[PATCH v3 2/2] perf inject: Fix itrace branch stack synthesis

From: Ian Rogers

Date: Mon May 18 2026 - 02:13:11 EST


When using "perf inject --itrace=L" to synthesize branch stacks from
AUX data, several issues caused failures with the generated file:

1. The synthesized samples were delivered without the
PERF_SAMPLE_BRANCH_STACK flag if it was not in the original event's
sample_type. Fixed by using sample_type | evsel->synth_sample_type
in intel_pt_do_synth_pebs_sample.

2. Modifying evsel->core.attr.sample_type early in __cmd_inject caused
parse failures for subsequent records in the input file. Fixed by
moving this modification to just before writing the header.
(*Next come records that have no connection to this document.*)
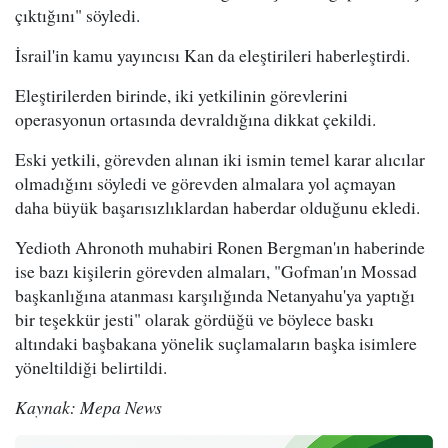
çıktığını" söyledi.
İsrail'in kamu yayıncısı Kan da eleştirileri haberleştirdi.
Eleştirilerden birinde, iki yetkilinin görevlerini
operasyonun ortasında devraldığına dikkat çekildi.
Eski yetkili, görevden alınan iki ismin temel karar alıcılar
olmadığını söyledi ve görevden almalara yol açmayan
daha büyük başarısızlıklardan haberdar olduğunu ekledi.
Yedioth Ahronoth muhabiri Ronen Bergman'ın haberinde
ise bazı kişilerin görevden almaları, "Gofman'ın Mossad
başkanlığına atanması karşılığında Netanyahu'ya yaptığı
bir teşekkür jesti" olarak gördüğü ve böylece baskı
altındaki başbakana yönelik suçlamaların başka isimlere
yöneltildiği belirtildi.
Kaynak: Mepa News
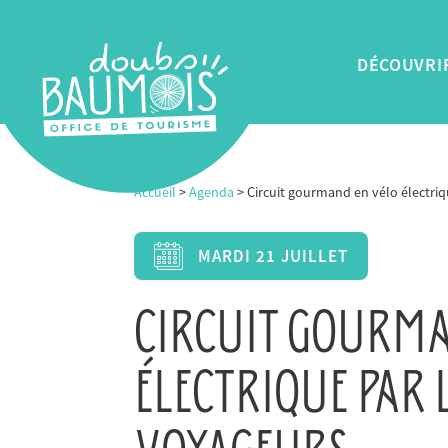
Panneau de gestion des cookies
DÉCOUVRI
Accueil
>
Agenda
> Circuit gourmand en vélo électriq
MARDI
21
JUILLET
CIRCUIT GOURMA
ÉLECTRIQUE PAR L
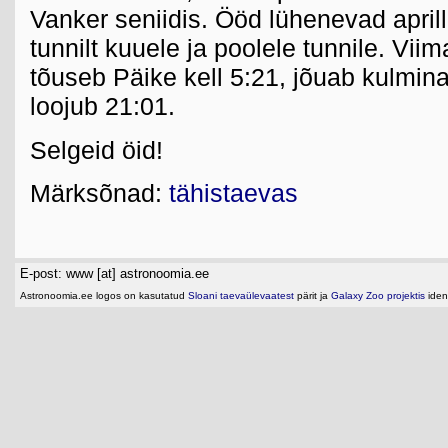
Vanker seniidis. Ööd lühenevad aprill
tunnilt kuuele ja poolele tunnile. Viim
tõuseb Päike kell 5:21, jõuab kulmina
loojub 21:01.
Selgeid öid!
Märksõnad:
tähistaevas
E-post: www [at] astronoomia.ee
Astronoomia.ee logos on kasutatud
Sloani taevaülevaatest
pärit ja
Galaxy Zoo projektis
ident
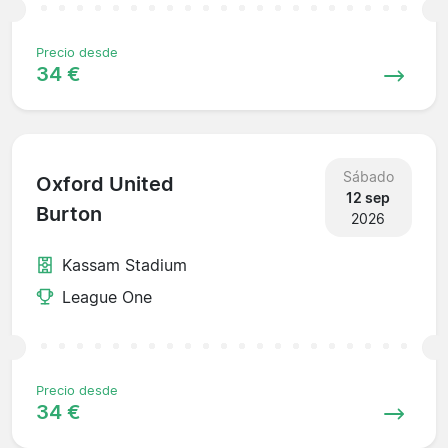
Precio desde
34 €
Sábado
Oxford United
12 sep
Burton
2026
Kassam Stadium
League One
Precio desde
34 €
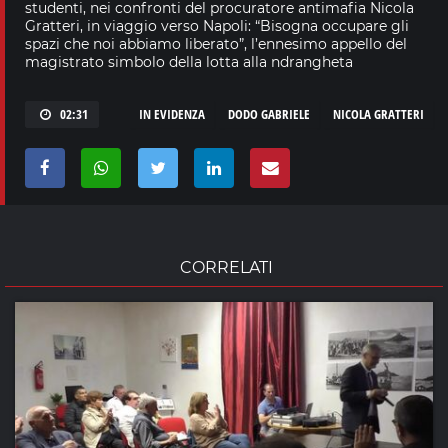
studenti, nei confronti del procuratore antimafia Nicola
Gratteri, in viaggio verso Napoli: “Bisogna occupare gli
spazi che noi abbiamo liberato”, l’ennesimo appello del
magistrato simbolo della lotta alla ndrangheta
02:31
IN EVIDENZA
DODO GABRIELE
NICOLA GRATTERI
CORRELATI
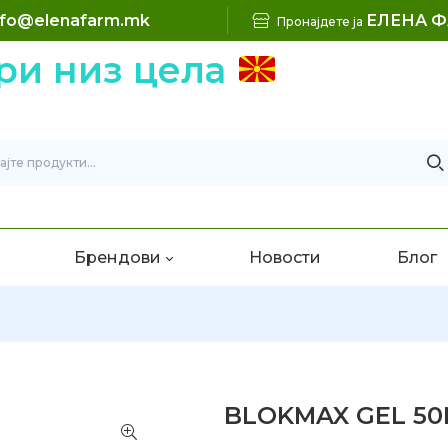
nfo@elenafarm.mk
ЕЛЕНА 
Пронајдете ја
ри низ цела
Брендови
Новости
Блог
BLOKMAX GEL 50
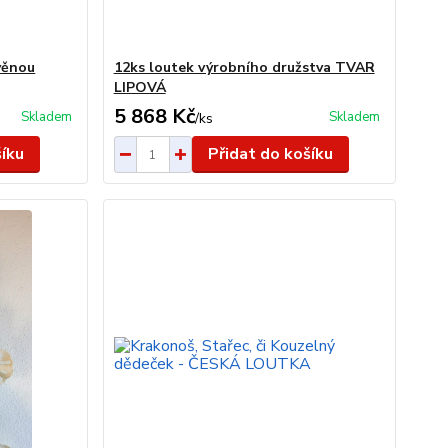
věnou
12ks loutek výrobního družstva TVAR
LIPOVÁ
5 868 Kč
Skladem
Skladem
/
ks
šíku
Přidat do košíku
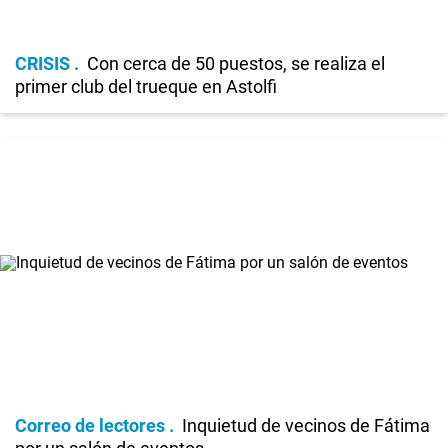
CRISIS
Con cerca de 50 puestos, se realiza el
primer club del trueque en Astolfi
Correo de lectores
Inquietud de vecinos de Fátima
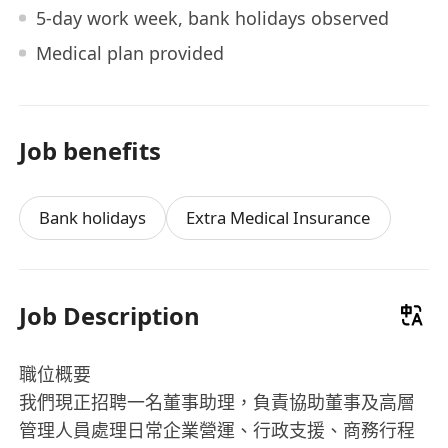
5-day work week, bank holidays observed
Medical plan provided
Job benefits
Bank holidays
Extra Medical Insurance
Job Description
職位概要
我們現正招聘一名董事助理，負責協助董事及高層
管理人員處理日常企業營運、行政支援、商務行程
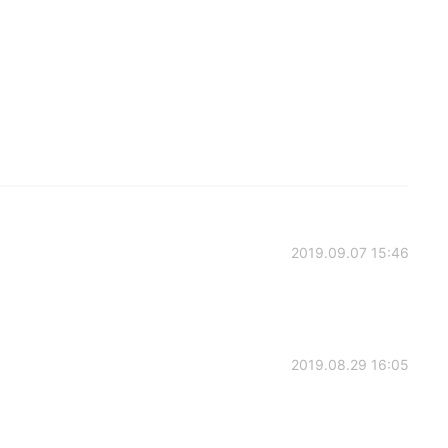
2019.09.07 15:46
2019.08.29 16:05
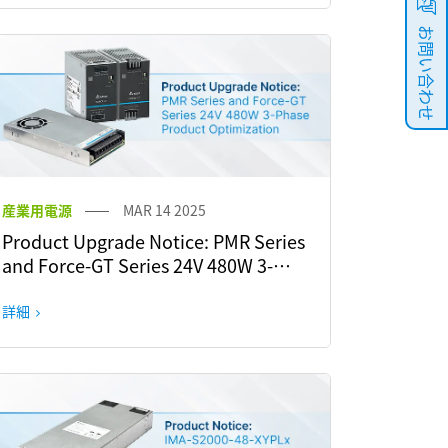
お問い合わせ
産業用電源
MAR 14 2025
Product Upgrade Notice: PMR Series
and Force-GT Series 24V 480W 3-
Phase Product Optimization
詳細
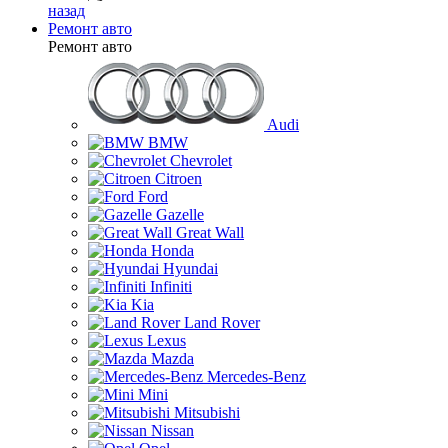
назад
Ремонт авто
Ремонт авто
Audi
BMW
Chevrolet
Citroen
Ford
Gazelle
Great Wall
Honda
Hyundai
Infiniti
Kia
Land Rover
Lexus
Mazda
Mercedes-Benz
Mini
Mitsubishi
Nissan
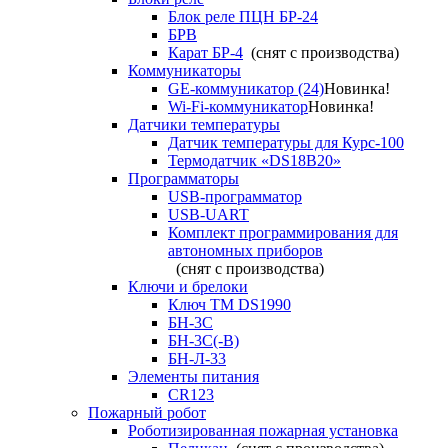
Блок реле ПЦН БР-24
БРВ
Карат БР-4
(снят с производства)
Коммуникаторы
GE-коммуникатор (24)
Новинка!
Wi-Fi-коммуникатор
Новинка!
Датчики температуры
Датчик температуры для Курс-100
Термодатчик «DS18B20»
Программаторы
USB-программатор
USB-UART
Комплект программирования для
автономных приборов
(снят с производства)
Ключи и брелоки
Ключ TM DS1990
БН-3С
БН-3С(-В)
БН-Л-33
Элементы питания
CR123
Пожарный робот
Роботизированная пожарная установка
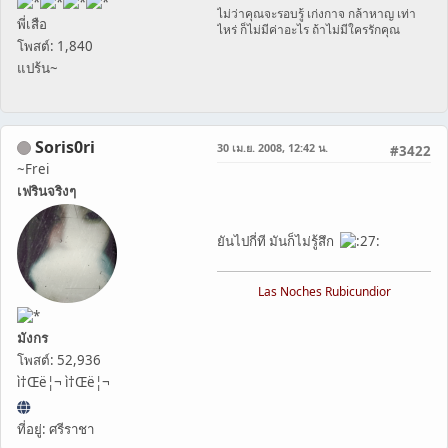
ไม่ว่าคุณจะรอบรู้ เก่งกาจ กล้าหาญ เท่า
พี่เสือ
ไหร่ ก็ไม่มีค่าอะไร ถ้าไม่มีใครรักคุณ
โพสต์: 1,840
แปร้น~
Soris0ri
30 เม.ย. 2008, 12:42 น.
#3422
~Frei
เฟรินจริงๆ
ยันไปกี่ที มันก็ไม่รู้สึก
Las Noches Rubicundior
มังกร
โพสต์: 52,936
ì†Œë¦¬ ì†Œë¦¬
ที่อยู่: ศรีราชา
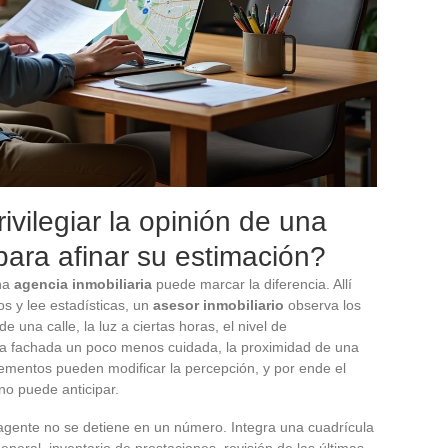
vilegiar la opinión de una
para afinar su estimación?
una
agencia inmobiliaria
puede marcar la diferencia. Allí
s y lee estadísticas, un
asesor inmobiliario
observa los
de una calle, la luz a ciertas horas, el nivel de
a fachada un poco menos cuidada, la proximidad de una
ementos pueden modificar la percepción, y por ende el
 no puede anticipar.
agente no se detiene en un número. Integra una cuadrícula
neral, inventario de prestaciones, revisión de las últimas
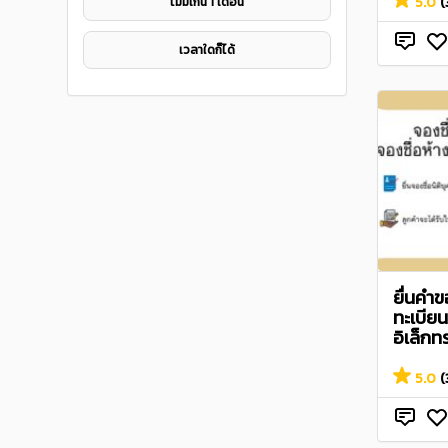
5.0
(
ไมม่เกิน 1 เดือน
เวลาใดก็ได้
ยื่นคำ
ทะเบีย
อิเล็กท
5.0
(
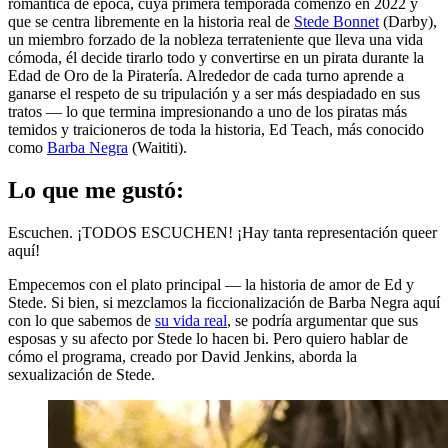
romántica de época, cuya primera temporada comenzó en 2022 y
que se centra libremente en la historia real de
Stede Bonnet
(Darby),
un miembro forzado de la nobleza terrateniente que lleva una vida
cómoda, él decide tirarlo todo y convertirse en un pirata durante la
Edad de Oro de la Piratería. Alrededor de cada turno aprende a
ganarse el respeto de su tripulación y a ser más despiadado en sus
tratos — lo que termina impresionando a uno de los piratas más
temidos y traicioneros de toda la historia, Ed Teach, más conocido
como
Barba Negra
(Waititi).
Lo que me gustó:
Escuchen. ¡TODOS ESCUCHEN! ¡Hay tanta representación queer
aquí!
Empecemos con el plato principal — la historia de amor de Ed y
Stede. Si bien, si mezclamos la ficcionalización de Barba Negra aquí
con lo que sabemos de
su vida real
, se podría argumentar que sus
esposas y su afecto por Stede lo hacen bi. Pero quiero hablar de
cómo el programa, creado por David Jenkins, aborda la
sexualización de Stede.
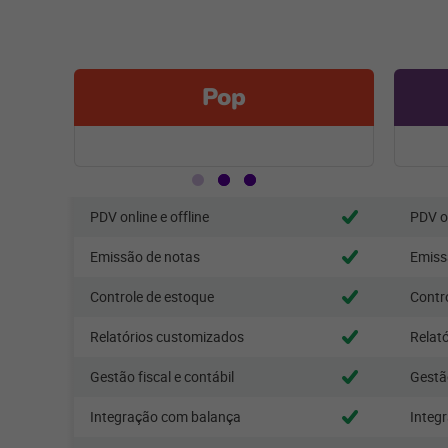
Pop
PDV online e offline
PDV on
Emissão de notas
Emiss
Controle de estoque
Contr
Relatórios customizados
Relat
Gestão fiscal e contábil
Gestão
Integração com balança
Integ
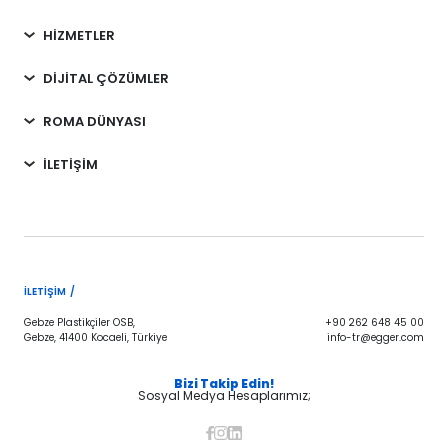
HİZMETLER
DİJİTAL ÇÖZÜMLER
ROMA DÜNYASI
İLETİŞİM
İLETIŞIM /
Gebze Plastikçiler OSB,
+90 262 648 45 00
Gebze, 41400 Kocaeli, Türkiye
info-tr@egger.com
Bizi Takip Edin!
Sosyal Medya Hesaplarımız;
3. perf_event__repipe_sample was narrowed to only synthesize samples
when branch stack injection was requested, and restored the use of
perf_inject__cut_auxtrace_sample as a fallback to preserve
functionality.

4. Potential Heap Overflow in perf_event__repipe_sample: Addressed by
adding a check that prints an error and returns -EFAULT if the
calculated event size exceeds PERF_SAMPLE_MAX_SIZE.

5. Header vs Payload Mismatch in __cmd_inject: Addressed by narrowing
the condition so that HEADER_BRANCH_STACK is only set in the file
header if add_last_branch was true.

6. NULL Pointer Dereference in intel-pt.c: Addressed by updating the
condition in intel_pt_do_synth_pebs_sample to fill sample.
branch_stack if it was synthesized, even if not in the original
sample_type.

7. Modifying event attributes in perf_event__repipe_attr in-place caused
SIGSEGV on read-only mmap buffers in file mode and downstream parser
breakage in pipe mode. Fixed by processing the unmodified attribute
first, returning immediately in non-pipe mode, and correctly
synthesizing a new attribute event for pipe output using
perf_event__synthesize_attr.

8. Potential dangling pointer vulnerability in perf_event__repipe_sample:
Addressed by restoring the original sample->branch_stack pointer
before returning.

9. Off-by-one error in sample size check in perf_event__repipe_sample:
Fixed by checking if sz >= PERF_SAMPLE_MAX_SIZE instead of >.

10. Unadvertised size field left in payload by cut_auxtrace_sample:
Addressed by excluding the 8-byte size field from the copied
payload to correctly match the cleared PERF_SAMPLE_AUX bit.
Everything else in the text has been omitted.